I have a snowflake table that roughly resembles the below. I want to filter out all rows that have the same name, provider and an overlapping voltage range.
Before:
NAME | Provider | Min_Volt | Max_Volt |
---|---|---|---|
OSMO | Bell | 10 | 100 |
OSMO | Bell | 80 | 150 |
OSMO | Bell | 120 | 155 |
OSMO | Bell | 160 | 200 |
MASD | Tele | 80 | 150 |
After:
NAME | Provider | Min_Volt | Max_Volt |
---|---|---|---|
OSMO | Bell | 160 | 200 |
MASD | Tele | 80 | 150 |
Doing only the name and voltage is straightforward with a group by and count() > 1. But I don't know how to apply compare the rows to each other individually like that.
I was thinking of doing it with min/max window functions like
with min_max AS (
SELECT NAME
, PROVIDER
, MIN_VOLT
, MAX_VOLT
, MAX(max_volt) OVER (PARTITION BY PROVIDER, NAME) AS set_max
, MIN(min_volt) OVER (PARTITION BY PROVIDER, NAME) AS set_min
FROM Table
)
SELECT NAME, PROVIDER, MIN_VOLT, MAX_VOLT
FROM min_max
WHERE MIN_VOLT NOT BETWEEN set_min AND set_min AND MAX_VOLT NOT BETWEEN set_min AND set_max;
However this returns no rows since its including the row its comparing in the max/min range.
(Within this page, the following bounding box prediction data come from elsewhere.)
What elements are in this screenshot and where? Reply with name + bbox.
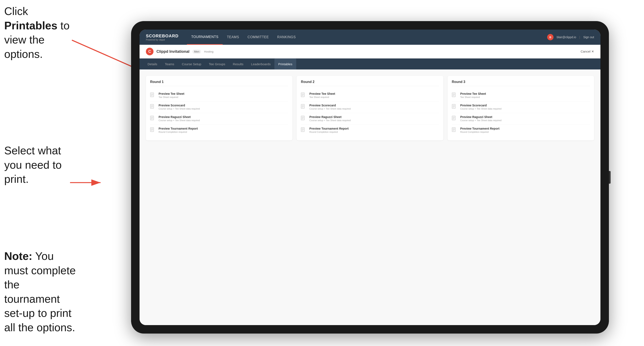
nav-teams[interactable]: TEAMS xyxy=(223,29,243,45)
round-2-title: Round 2 xyxy=(301,80,439,86)
r3-raguzzi-title: Preview Raguzzi Sheet xyxy=(460,115,590,119)
nav-tournaments[interactable]: TOURNAMENTS xyxy=(187,29,223,45)
r3-tee-sheet-text: Preview Tee Sheet Tee Sheet required xyxy=(460,92,590,98)
tournament-logo: C xyxy=(146,48,154,55)
r1-tee-sheet-text: Preview Tee Sheet Tee Sheet required xyxy=(158,92,288,98)
r1-tee-sheet-title: Preview Tee Sheet xyxy=(158,92,288,95)
r3-tournament-report-text: Preview Tournament Report Round Completi… xyxy=(460,127,590,133)
top-nav: SCOREBOARD Powered by clippd TOURNAMENTS… xyxy=(140,29,600,45)
sign-out-link[interactable]: Sign out xyxy=(583,35,594,39)
document-icon-3 xyxy=(150,116,156,122)
r1-scorecard[interactable]: Preview Scorecard Course setup + Tee She… xyxy=(150,102,288,113)
tablet-side-button xyxy=(609,171,610,184)
tab-teams[interactable]: Teams xyxy=(161,58,178,69)
r2-scorecard-sub: Course setup + Tee Sheet data required xyxy=(309,107,439,110)
r1-tee-sheet[interactable]: Preview Tee Sheet Tee Sheet required xyxy=(150,90,288,102)
tablet-screen: SCOREBOARD Powered by clippd TOURNAMENTS… xyxy=(140,29,600,325)
annotation-middle: Select what you need to print. xyxy=(4,144,76,186)
r2-raguzzi-title: Preview Raguzzi Sheet xyxy=(309,115,439,119)
r2-scorecard[interactable]: Preview Scorecard Course setup + Tee She… xyxy=(301,102,439,113)
nav-committee[interactable]: COMMITTEE xyxy=(243,29,273,45)
round-3-title: Round 3 xyxy=(452,80,590,86)
tablet-device: SCOREBOARD Powered by clippd TOURNAMENTS… xyxy=(131,21,609,334)
r1-tournament-report-title: Preview Tournament Report xyxy=(158,127,288,130)
r2-tournament-report[interactable]: Preview Tournament Report Round Completi… xyxy=(301,125,439,136)
round-1-section: Round 1 Preview Tee Sheet xyxy=(146,76,292,140)
tab-results[interactable]: Results xyxy=(229,58,247,69)
nav-separator: | xyxy=(579,35,580,39)
r2-doc-icon-1 xyxy=(301,92,307,99)
r3-raguzzi[interactable]: Preview Raguzzi Sheet Course setup + Tee… xyxy=(452,113,590,125)
r1-raguzzi-text: Preview Raguzzi Sheet Course setup + Tee… xyxy=(158,115,288,122)
r3-raguzzi-text: Preview Raguzzi Sheet Course setup + Tee… xyxy=(460,115,590,122)
document-icon xyxy=(150,92,156,99)
r2-doc-icon-4 xyxy=(301,127,307,134)
r1-raguzzi-title: Preview Raguzzi Sheet xyxy=(158,115,288,119)
r2-doc-icon-3 xyxy=(301,116,307,122)
r3-scorecard[interactable]: Preview Scorecard Course setup + Tee She… xyxy=(452,102,590,113)
tournament-badge: Men xyxy=(192,50,201,54)
r1-tournament-report[interactable]: Preview Tournament Report Round Completi… xyxy=(150,125,288,136)
r3-doc-icon-3 xyxy=(452,116,458,122)
tournament-name: Clippd Invitational xyxy=(156,49,190,54)
r2-tee-sheet-title: Preview Tee Sheet xyxy=(309,92,439,95)
round-3-section: Round 3 Preview Tee Sheet xyxy=(448,76,594,140)
scoreboard-logo: SCOREBOARD Powered by clippd xyxy=(146,33,178,41)
r2-tee-sheet-text: Preview Tee Sheet Tee Sheet required xyxy=(309,92,439,98)
r1-tournament-report-text: Preview Tournament Report Round Completi… xyxy=(158,127,288,133)
logo-title: SCOREBOARD xyxy=(146,33,178,38)
tab-tee-groups[interactable]: Tee Groups xyxy=(205,58,229,69)
annotation-top: Click Printables toview the options. xyxy=(4,4,76,61)
logo-sub: Powered by clippd xyxy=(146,38,178,41)
r3-tee-sheet[interactable]: Preview Tee Sheet Tee Sheet required xyxy=(452,90,590,102)
top-nav-right: B blair@clippd.io | Sign out xyxy=(547,34,594,40)
tab-leaderboards[interactable]: Leaderboards xyxy=(247,58,274,69)
r3-tournament-report-title: Preview Tournament Report xyxy=(460,127,590,130)
cancel-button[interactable]: Cancel ✕ xyxy=(580,50,594,53)
r3-scorecard-text: Preview Scorecard Course setup + Tee She… xyxy=(460,104,590,110)
r1-scorecard-text: Preview Scorecard Course setup + Tee She… xyxy=(158,104,288,110)
r3-scorecard-sub: Course setup + Tee Sheet data required xyxy=(460,107,590,110)
tournament-status: Hosting xyxy=(204,50,213,53)
r3-tee-sheet-title: Preview Tee Sheet xyxy=(460,92,590,95)
user-email: blair@clippd.io xyxy=(557,35,576,39)
r2-tournament-report-title: Preview Tournament Report xyxy=(309,127,439,130)
rounds-grid: Round 1 Preview Tee Sheet xyxy=(146,76,594,140)
r3-doc-icon-1 xyxy=(452,92,458,99)
document-icon-2 xyxy=(150,104,156,111)
r3-raguzzi-sub: Course setup + Tee Sheet data required xyxy=(460,119,590,122)
tab-printables[interactable]: Printables xyxy=(274,58,296,69)
r2-raguzzi-sub: Course setup + Tee Sheet data required xyxy=(309,119,439,122)
r1-tee-sheet-sub: Tee Sheet required xyxy=(158,96,288,98)
r3-scorecard-title: Preview Scorecard xyxy=(460,104,590,107)
tournament-info: C Clippd Invitational Men Hosting xyxy=(146,48,213,55)
tournament-header: C Clippd Invitational Men Hosting Cancel… xyxy=(140,45,600,58)
document-icon-4 xyxy=(150,127,156,134)
r3-tournament-report[interactable]: Preview Tournament Report Round Completi… xyxy=(452,125,590,136)
tab-details[interactable]: Details xyxy=(144,58,161,69)
main-content: Round 1 Preview Tee Sheet xyxy=(140,69,600,325)
r2-tournament-report-text: Preview Tournament Report Round Completi… xyxy=(309,127,439,133)
r2-scorecard-title: Preview Scorecard xyxy=(309,104,439,107)
r2-tee-sheet[interactable]: Preview Tee Sheet Tee Sheet required xyxy=(301,90,439,102)
r1-scorecard-sub: Course setup + Tee Sheet data required xyxy=(158,107,288,110)
annotation-bottom: Note: You must complete the tournament s… xyxy=(4,249,76,335)
r1-raguzzi[interactable]: Preview Raguzzi Sheet Course setup + Tee… xyxy=(150,113,288,125)
nav-rankings[interactable]: RANKINGS xyxy=(273,29,300,45)
user-avatar: B xyxy=(547,34,554,40)
r2-scorecard-text: Preview Scorecard Course setup + Tee She… xyxy=(309,104,439,110)
arrow-middle-icon xyxy=(68,175,106,190)
note-bold: Note: xyxy=(4,250,32,262)
tab-course-setup[interactable]: Course Setup xyxy=(178,58,205,69)
printables-bold: Printables xyxy=(4,19,57,32)
r3-doc-icon-2 xyxy=(452,104,458,111)
r2-raguzzi[interactable]: Preview Raguzzi Sheet Course setup + Tee… xyxy=(301,113,439,125)
r2-doc-icon-2 xyxy=(301,104,307,111)
round-2-section: Round 2 Preview Tee Sheet xyxy=(297,76,443,140)
r1-scorecard-title: Preview Scorecard xyxy=(158,104,288,107)
r2-raguzzi-text: Preview Raguzzi Sheet Course setup + Tee… xyxy=(309,115,439,122)
r3-tee-sheet-sub: Tee Sheet required xyxy=(460,96,590,98)
r1-tournament-report-sub: Round Completion required xyxy=(158,131,288,133)
r3-doc-icon-4 xyxy=(452,127,458,134)
r2-tournament-report-sub: Round Completion required xyxy=(309,131,439,133)
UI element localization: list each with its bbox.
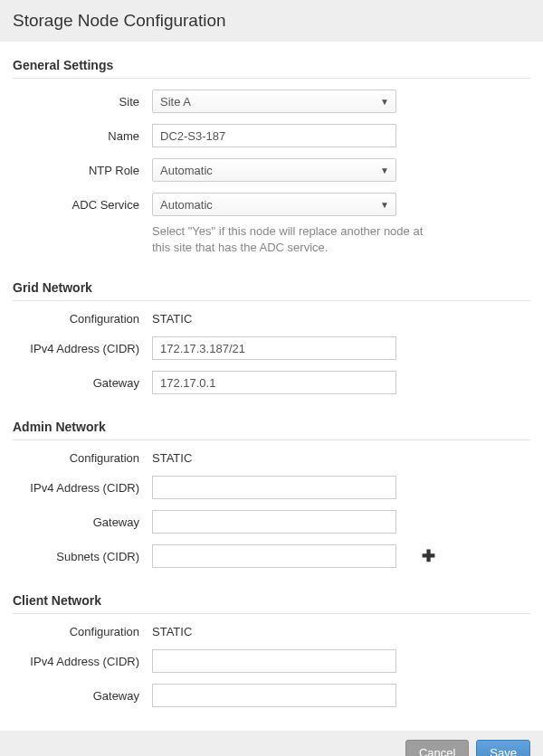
grid-gateway-input[interactable] [152, 371, 396, 394]
general-settings-section: General Settings Site Site A ▼ Name NTP … [13, 58, 530, 255]
adc-service-row: ADC Service Automatic ▼ [13, 193, 530, 216]
grid-network-title: Grid Network [13, 280, 530, 301]
admin-gateway-input[interactable] [152, 510, 396, 534]
admin-subnets-input[interactable] [152, 544, 396, 568]
adc-service-label: ADC Service [13, 198, 152, 212]
grid-config-label: Configuration [13, 312, 152, 326]
general-settings-title: General Settings [13, 58, 530, 79]
grid-config-value: STATIC [152, 312, 192, 326]
grid-gateway-label: Gateway [13, 376, 152, 390]
admin-subnets-label: Subnets (CIDR) [13, 550, 152, 563]
form-content: General Settings Site Site A ▼ Name NTP … [0, 42, 543, 731]
page-title: Storage Node Configuration [13, 11, 226, 30]
admin-network-title: Admin Network [13, 420, 530, 440]
adc-service-select[interactable]: Automatic [152, 193, 396, 216]
ntp-role-select-wrap[interactable]: Automatic ▼ [152, 158, 396, 182]
admin-config-row: Configuration STATIC [13, 451, 530, 465]
client-network-title: Client Network [13, 593, 530, 614]
page-header: Storage Node Configuration [0, 0, 543, 42]
admin-ipv4-label: IPv4 Address (CIDR) [13, 481, 152, 495]
grid-ipv4-label: IPv4 Address (CIDR) [13, 342, 152, 355]
ntp-role-select[interactable]: Automatic [152, 158, 396, 182]
admin-gateway-label: Gateway [13, 515, 152, 529]
client-ipv4-input[interactable] [152, 649, 396, 673]
admin-gateway-row: Gateway [13, 510, 530, 534]
grid-ipv4-input[interactable] [152, 336, 396, 360]
admin-network-section: Admin Network Configuration STATIC IPv4 … [13, 420, 530, 568]
admin-subnets-row: Subnets (CIDR) ✚ [13, 544, 530, 568]
client-network-section: Client Network Configuration STATIC IPv4… [13, 593, 530, 707]
save-button[interactable]: Save [476, 740, 530, 756]
client-gateway-row: Gateway [13, 684, 530, 707]
client-gateway-label: Gateway [13, 689, 152, 703]
site-select[interactable]: Site A [152, 90, 396, 113]
adc-help-text: Select "Yes" if this node will replace a… [152, 222, 424, 255]
admin-config-value: STATIC [152, 451, 192, 465]
client-config-value: STATIC [152, 625, 192, 638]
cancel-button[interactable]: Cancel [405, 740, 469, 756]
client-ipv4-row: IPv4 Address (CIDR) [13, 649, 530, 673]
admin-ipv4-input[interactable] [152, 476, 396, 499]
site-label: Site [13, 95, 152, 109]
site-row: Site Site A ▼ [13, 90, 530, 113]
admin-ipv4-row: IPv4 Address (CIDR) [13, 476, 530, 499]
grid-ipv4-row: IPv4 Address (CIDR) [13, 336, 530, 360]
client-ipv4-label: IPv4 Address (CIDR) [13, 655, 152, 668]
grid-config-row: Configuration STATIC [13, 312, 530, 326]
grid-gateway-row: Gateway [13, 371, 530, 394]
adc-help-row: Select "Yes" if this node will replace a… [13, 222, 530, 255]
admin-config-label: Configuration [13, 451, 152, 465]
client-config-label: Configuration [13, 625, 152, 638]
adc-service-select-wrap[interactable]: Automatic ▼ [152, 193, 396, 216]
add-subnet-icon[interactable]: ✚ [422, 548, 435, 564]
name-row: Name [13, 124, 530, 147]
name-label: Name [13, 129, 152, 143]
ntp-role-label: NTP Role [13, 164, 152, 177]
client-config-row: Configuration STATIC [13, 625, 530, 638]
ntp-role-row: NTP Role Automatic ▼ [13, 158, 530, 182]
client-gateway-input[interactable] [152, 684, 396, 707]
grid-network-section: Grid Network Configuration STATIC IPv4 A… [13, 280, 530, 394]
name-input[interactable] [152, 124, 396, 147]
site-select-wrap[interactable]: Site A ▼ [152, 90, 396, 113]
footer-bar: Cancel Save [0, 731, 543, 756]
I'm not sure how to have it compare each row independently to each other row.
EDIT: For clarity - the rows we want to remove are those that have an overlapping voltage range with another row that has the same NAME and PROVIDER value. For example rows 1, 2 and 3 in the before table above all have the same name and provider, and there is overlap in the voltage range (10-100, 80-150, 120-155) so they should all be removed. Whereas Row 4 has the same name and provider but its voltage range doesn't overlap with the other rows so it should be kept.
Looks like LEAD
and LAG
should do the trick
with min_max AS (
SELECT
NAME
, PROVIDER
, MIN_VOLT
, MAX_VOLT
, LAG(MAX_VOLT) OVER (PARTITION BY PROVIDER, NAME ORDER BY MIN_VOLT, MAX_VOLT) AS prev_max
, LEAD(MIN_VOLT) OVER (PARTITION BY PROVIDER, NAME ORDER BY MIN_VOLT, MAX_VOLT) AS next_min
FROM ORENNIA_ANALYTICS_QC.ORENNIA.PRE_PROCESSED_SUBSTATIONS
)
SELECT
NAME,
PROVIDER,
MIN_VOLT,
MAX_VOLT
FROM min_max
WHERE (prev_max IS NULL OR MIN_VOLT > prev_max)
AND (next_min IS NULL OR MAX_VOLT < next_min);